(Dataset excerpts)
########################################

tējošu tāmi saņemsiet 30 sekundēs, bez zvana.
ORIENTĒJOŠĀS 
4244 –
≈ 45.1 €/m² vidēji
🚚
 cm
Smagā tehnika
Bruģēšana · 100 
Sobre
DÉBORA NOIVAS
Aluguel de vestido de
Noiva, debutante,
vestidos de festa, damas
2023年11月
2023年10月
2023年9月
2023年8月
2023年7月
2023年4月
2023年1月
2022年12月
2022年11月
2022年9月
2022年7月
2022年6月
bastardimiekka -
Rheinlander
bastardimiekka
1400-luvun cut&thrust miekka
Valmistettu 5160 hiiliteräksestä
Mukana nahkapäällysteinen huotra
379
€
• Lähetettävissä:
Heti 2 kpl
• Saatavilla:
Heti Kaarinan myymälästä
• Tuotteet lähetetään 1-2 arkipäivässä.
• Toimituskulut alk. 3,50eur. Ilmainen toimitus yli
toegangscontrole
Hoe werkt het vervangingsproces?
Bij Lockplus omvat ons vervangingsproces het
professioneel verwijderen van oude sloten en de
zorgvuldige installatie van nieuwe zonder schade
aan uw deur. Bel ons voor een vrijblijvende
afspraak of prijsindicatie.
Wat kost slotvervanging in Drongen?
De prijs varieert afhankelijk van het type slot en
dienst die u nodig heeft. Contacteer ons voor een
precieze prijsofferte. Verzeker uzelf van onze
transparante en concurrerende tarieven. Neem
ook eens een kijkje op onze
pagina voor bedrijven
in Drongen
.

########################################

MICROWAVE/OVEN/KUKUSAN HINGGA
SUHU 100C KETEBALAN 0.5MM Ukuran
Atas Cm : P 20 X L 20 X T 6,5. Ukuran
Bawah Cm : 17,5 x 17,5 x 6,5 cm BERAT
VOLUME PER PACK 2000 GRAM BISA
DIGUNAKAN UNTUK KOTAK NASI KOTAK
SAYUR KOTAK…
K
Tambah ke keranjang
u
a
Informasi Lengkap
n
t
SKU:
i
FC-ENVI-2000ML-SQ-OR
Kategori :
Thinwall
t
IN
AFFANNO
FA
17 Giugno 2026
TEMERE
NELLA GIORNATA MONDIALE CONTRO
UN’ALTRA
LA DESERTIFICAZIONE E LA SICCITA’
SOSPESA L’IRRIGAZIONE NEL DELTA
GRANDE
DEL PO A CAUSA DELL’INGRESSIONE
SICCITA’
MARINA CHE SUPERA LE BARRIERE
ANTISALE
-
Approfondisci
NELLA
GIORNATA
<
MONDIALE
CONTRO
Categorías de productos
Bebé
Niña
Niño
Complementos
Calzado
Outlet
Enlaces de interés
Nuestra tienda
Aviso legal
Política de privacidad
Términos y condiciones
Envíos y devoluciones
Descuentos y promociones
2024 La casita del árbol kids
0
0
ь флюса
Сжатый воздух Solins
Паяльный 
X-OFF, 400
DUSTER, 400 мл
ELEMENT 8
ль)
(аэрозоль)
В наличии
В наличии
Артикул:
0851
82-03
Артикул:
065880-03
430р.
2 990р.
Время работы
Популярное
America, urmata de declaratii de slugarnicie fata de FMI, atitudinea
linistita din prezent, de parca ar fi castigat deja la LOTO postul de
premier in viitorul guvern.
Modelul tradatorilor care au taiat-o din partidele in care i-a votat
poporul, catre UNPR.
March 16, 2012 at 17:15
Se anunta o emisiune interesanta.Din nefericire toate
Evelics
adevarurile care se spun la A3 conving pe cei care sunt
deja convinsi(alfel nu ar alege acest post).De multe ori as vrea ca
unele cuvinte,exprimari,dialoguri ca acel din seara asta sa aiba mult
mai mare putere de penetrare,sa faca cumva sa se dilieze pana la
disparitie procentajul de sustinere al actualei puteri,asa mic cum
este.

########################################

### Task requirements:
In the entries above, tally the lines that hold the string "care" and give only the count.

### Output of the task:
2